WHAT THE TASK ASKS: Select every line containing the word "Lots" from the material, and copy those lines.

EXCERPTED DATA:
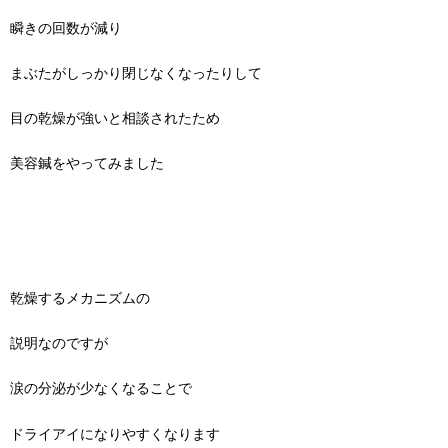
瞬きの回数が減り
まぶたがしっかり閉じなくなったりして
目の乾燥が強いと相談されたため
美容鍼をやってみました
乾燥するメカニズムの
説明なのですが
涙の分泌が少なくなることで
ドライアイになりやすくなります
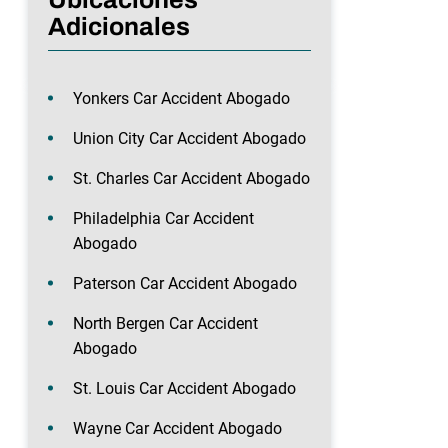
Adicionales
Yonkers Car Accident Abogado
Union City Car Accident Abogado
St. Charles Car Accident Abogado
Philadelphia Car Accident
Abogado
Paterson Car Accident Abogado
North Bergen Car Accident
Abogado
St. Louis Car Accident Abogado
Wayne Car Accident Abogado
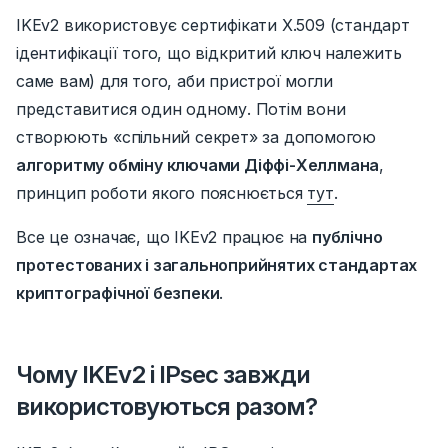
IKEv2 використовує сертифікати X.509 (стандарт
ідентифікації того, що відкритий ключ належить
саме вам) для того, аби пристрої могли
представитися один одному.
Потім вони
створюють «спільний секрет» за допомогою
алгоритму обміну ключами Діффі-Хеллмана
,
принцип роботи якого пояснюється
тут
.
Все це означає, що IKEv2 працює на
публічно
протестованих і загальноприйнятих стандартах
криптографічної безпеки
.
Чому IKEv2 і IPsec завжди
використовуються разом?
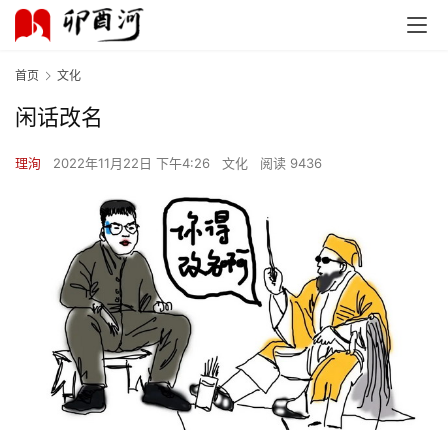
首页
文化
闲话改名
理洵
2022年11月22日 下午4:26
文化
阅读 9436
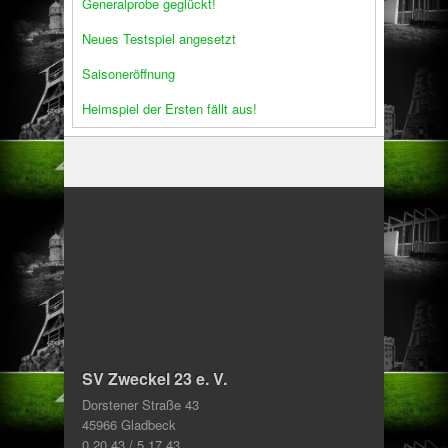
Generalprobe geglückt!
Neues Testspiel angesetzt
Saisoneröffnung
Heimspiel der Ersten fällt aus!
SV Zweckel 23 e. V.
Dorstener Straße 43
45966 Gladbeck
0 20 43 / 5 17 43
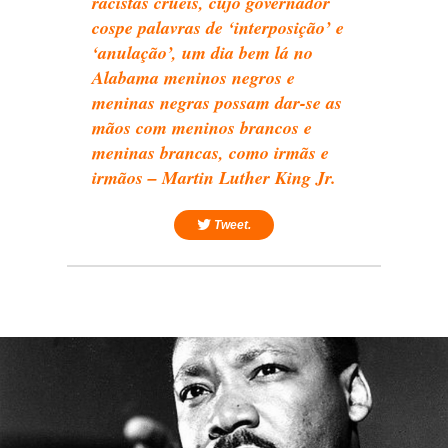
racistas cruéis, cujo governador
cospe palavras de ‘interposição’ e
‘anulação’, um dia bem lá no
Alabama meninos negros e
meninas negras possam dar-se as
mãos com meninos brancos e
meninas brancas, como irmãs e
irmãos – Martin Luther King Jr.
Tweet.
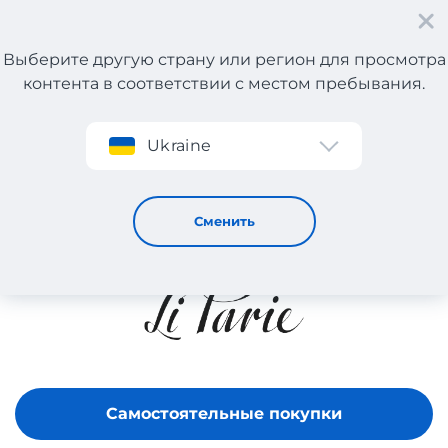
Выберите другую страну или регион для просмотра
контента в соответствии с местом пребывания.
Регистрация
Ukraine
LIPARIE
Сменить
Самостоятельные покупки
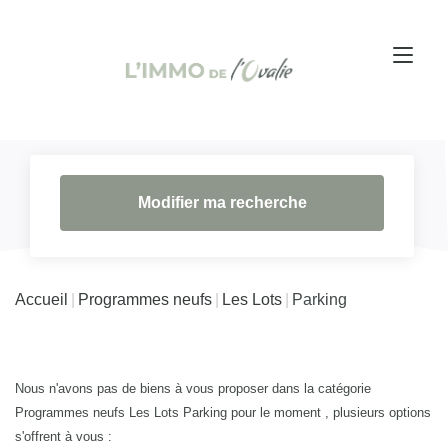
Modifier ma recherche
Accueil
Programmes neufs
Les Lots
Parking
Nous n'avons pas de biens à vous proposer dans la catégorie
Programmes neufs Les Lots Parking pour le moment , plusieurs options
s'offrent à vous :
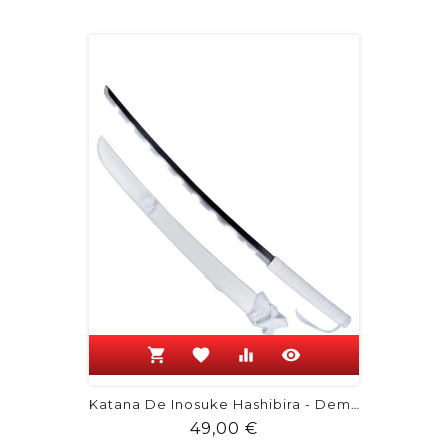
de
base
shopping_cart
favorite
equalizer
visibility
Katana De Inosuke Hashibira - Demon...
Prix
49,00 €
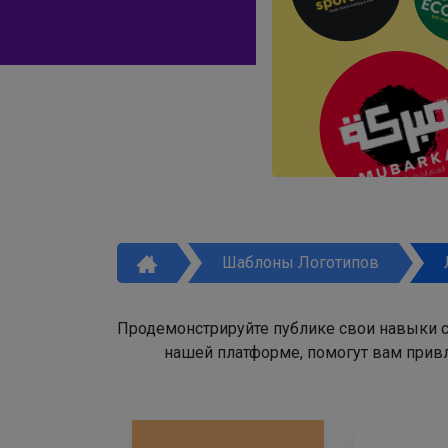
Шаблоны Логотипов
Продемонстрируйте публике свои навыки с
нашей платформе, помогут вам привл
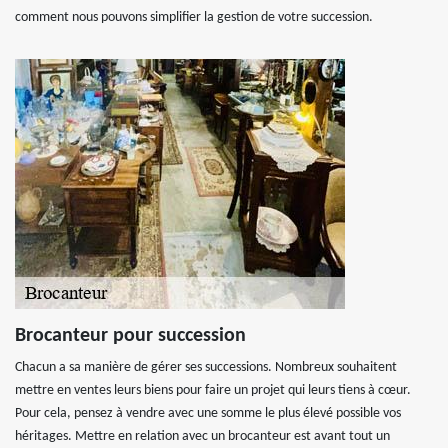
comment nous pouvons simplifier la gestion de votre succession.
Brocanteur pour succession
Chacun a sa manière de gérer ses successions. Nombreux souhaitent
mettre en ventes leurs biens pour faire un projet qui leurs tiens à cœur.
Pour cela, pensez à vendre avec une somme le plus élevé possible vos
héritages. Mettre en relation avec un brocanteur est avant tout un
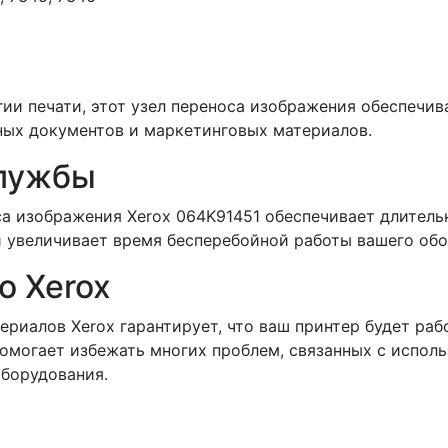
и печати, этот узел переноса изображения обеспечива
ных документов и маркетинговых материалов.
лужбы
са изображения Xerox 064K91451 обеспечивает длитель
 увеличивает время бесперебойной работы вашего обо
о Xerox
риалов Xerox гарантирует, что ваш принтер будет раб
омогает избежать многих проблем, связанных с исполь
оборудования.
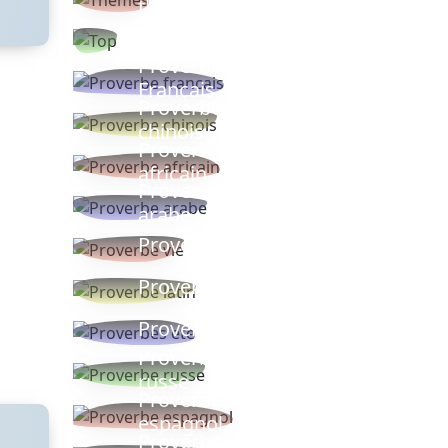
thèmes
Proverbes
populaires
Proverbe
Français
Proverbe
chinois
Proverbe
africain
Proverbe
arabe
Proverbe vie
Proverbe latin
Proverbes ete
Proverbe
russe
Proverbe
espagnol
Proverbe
...
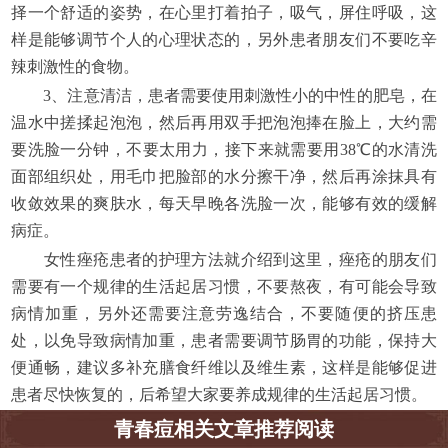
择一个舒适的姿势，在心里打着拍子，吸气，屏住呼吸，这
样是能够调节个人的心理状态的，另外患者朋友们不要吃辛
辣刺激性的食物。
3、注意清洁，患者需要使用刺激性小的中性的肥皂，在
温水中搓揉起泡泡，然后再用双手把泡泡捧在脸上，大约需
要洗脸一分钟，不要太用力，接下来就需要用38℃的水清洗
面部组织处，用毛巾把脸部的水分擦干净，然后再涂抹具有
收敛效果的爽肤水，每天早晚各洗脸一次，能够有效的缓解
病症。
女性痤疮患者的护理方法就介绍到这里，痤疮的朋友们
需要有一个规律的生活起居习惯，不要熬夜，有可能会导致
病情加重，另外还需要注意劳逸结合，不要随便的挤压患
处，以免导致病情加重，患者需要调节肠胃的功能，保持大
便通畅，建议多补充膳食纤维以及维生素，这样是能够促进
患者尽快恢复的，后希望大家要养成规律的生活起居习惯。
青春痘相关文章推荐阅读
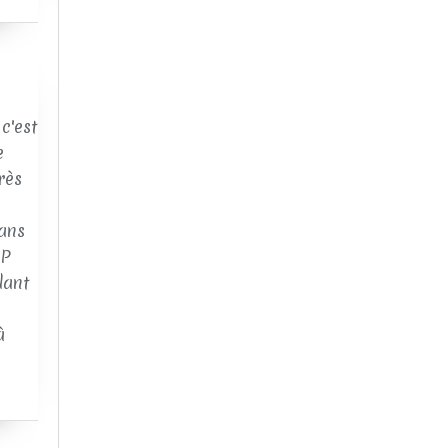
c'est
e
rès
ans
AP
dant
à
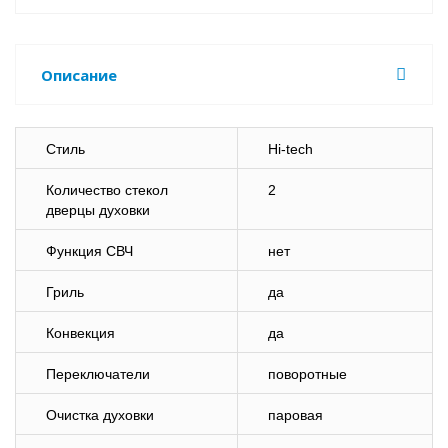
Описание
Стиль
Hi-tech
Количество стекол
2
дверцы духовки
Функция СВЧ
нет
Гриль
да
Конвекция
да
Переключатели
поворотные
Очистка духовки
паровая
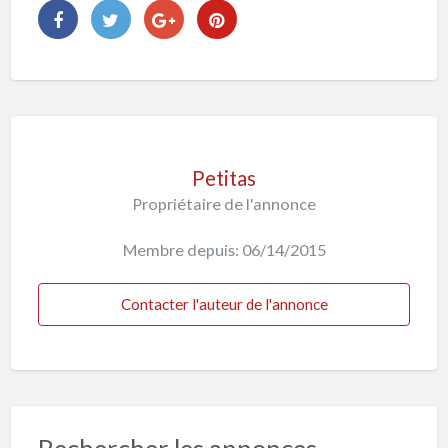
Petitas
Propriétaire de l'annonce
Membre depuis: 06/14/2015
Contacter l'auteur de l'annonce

YOUR SOLUTION:
Les Lots
Programmes neufs Les Lots Parking pour le moment , plusieurs options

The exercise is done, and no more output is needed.